» **What the task requires**
Write out, word for word, every line in the data below from the one containing "contacts at those schools, and the scope of" to the one containing "AIN PRODUCTS", both of them included.

» **Data records**
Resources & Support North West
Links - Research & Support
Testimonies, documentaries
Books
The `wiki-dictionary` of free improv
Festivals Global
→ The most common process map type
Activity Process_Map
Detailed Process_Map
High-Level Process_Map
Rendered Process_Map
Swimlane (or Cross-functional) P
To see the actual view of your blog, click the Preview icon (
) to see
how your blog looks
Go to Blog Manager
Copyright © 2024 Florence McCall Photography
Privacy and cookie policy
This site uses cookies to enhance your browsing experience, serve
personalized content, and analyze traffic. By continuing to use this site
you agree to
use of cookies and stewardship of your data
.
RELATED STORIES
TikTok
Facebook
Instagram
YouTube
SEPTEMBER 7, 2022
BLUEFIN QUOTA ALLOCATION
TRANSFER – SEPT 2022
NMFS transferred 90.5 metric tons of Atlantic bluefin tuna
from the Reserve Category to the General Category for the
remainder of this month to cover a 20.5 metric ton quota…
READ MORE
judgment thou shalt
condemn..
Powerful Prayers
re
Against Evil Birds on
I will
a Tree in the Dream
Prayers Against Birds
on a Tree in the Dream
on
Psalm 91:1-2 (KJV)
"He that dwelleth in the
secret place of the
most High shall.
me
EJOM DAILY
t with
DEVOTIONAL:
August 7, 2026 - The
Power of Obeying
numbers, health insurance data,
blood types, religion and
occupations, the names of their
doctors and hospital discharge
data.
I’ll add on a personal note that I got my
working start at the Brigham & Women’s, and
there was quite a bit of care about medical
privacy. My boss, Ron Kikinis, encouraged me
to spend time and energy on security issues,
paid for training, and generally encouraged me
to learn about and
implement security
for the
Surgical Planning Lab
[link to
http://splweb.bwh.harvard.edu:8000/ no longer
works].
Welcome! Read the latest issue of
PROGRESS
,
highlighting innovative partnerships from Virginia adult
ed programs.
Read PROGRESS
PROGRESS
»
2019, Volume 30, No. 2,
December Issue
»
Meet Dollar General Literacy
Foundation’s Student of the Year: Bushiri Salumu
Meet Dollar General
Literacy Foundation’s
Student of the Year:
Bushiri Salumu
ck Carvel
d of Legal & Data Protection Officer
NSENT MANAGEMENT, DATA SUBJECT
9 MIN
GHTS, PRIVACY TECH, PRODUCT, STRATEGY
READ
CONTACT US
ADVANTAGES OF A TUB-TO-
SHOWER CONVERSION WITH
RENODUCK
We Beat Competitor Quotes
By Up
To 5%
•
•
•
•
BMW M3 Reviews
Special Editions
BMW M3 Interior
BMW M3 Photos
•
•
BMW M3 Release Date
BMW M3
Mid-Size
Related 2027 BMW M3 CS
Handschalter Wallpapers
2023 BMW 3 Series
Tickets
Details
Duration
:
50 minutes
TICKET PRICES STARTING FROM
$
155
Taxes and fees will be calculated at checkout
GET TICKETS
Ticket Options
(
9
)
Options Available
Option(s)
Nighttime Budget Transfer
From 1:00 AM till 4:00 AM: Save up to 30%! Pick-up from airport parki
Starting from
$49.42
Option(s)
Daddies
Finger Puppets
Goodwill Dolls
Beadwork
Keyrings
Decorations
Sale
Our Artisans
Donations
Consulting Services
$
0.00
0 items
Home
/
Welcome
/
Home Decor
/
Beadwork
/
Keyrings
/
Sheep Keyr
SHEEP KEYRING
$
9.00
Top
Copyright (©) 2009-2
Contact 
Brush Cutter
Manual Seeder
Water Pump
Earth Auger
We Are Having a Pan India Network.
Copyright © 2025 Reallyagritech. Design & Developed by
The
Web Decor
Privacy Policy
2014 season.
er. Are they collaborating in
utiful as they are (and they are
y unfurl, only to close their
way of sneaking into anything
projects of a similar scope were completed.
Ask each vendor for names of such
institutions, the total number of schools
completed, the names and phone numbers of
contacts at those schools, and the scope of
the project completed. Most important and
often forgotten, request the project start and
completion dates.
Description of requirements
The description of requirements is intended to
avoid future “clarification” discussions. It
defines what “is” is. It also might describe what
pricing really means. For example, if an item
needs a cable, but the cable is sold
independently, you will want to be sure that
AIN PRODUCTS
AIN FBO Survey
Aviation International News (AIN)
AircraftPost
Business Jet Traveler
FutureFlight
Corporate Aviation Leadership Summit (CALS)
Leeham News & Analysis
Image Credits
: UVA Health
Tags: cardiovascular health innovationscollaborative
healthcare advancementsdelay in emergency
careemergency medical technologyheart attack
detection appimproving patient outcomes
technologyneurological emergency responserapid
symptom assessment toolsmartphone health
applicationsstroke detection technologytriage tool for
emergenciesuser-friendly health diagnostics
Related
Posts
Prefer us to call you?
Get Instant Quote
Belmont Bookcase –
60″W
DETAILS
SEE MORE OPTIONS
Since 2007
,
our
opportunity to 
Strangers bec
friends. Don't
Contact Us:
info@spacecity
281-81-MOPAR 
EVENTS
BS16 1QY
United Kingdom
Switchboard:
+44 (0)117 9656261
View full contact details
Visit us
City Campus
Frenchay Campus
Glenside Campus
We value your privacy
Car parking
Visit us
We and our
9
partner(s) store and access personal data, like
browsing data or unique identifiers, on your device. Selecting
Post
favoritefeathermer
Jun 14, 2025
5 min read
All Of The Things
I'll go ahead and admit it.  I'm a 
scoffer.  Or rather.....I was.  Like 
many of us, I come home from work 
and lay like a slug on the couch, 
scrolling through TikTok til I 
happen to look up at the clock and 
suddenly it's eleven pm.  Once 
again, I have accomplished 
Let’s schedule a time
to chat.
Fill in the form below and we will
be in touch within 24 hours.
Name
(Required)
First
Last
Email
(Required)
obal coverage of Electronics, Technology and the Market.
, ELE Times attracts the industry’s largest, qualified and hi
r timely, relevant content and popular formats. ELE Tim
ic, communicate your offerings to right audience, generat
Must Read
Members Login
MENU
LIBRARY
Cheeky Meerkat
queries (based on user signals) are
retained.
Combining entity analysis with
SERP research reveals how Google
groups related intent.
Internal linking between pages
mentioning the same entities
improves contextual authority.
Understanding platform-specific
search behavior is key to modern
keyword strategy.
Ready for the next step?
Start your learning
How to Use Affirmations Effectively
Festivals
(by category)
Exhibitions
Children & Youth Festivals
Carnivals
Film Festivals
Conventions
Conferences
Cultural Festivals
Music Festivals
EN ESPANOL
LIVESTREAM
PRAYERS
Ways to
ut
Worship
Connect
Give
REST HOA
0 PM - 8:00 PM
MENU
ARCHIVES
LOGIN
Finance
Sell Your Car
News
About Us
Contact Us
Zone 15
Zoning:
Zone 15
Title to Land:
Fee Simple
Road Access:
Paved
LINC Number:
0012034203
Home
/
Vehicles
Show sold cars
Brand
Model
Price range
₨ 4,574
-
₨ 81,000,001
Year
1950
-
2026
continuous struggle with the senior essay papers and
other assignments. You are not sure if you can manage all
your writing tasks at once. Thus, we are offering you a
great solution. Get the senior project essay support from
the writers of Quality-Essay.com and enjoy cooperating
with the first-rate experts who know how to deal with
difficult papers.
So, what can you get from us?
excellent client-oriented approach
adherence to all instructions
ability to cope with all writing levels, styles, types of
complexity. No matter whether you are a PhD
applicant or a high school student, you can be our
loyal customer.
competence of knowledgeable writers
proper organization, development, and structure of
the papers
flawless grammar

» **Result below**
contacts at those schools, and the scope of
the project completed. Most important and
often forgotten, request the project start and
completion dates.
Description of requirements
The description of requirements is intended to
avoid future “clarification” discussions. It
defines what “is” is. It also might describe what
pricing really means. For example, if an item
needs a cable, but the cable is sold
independently, you will want to be sure that
AIN PRODUCTS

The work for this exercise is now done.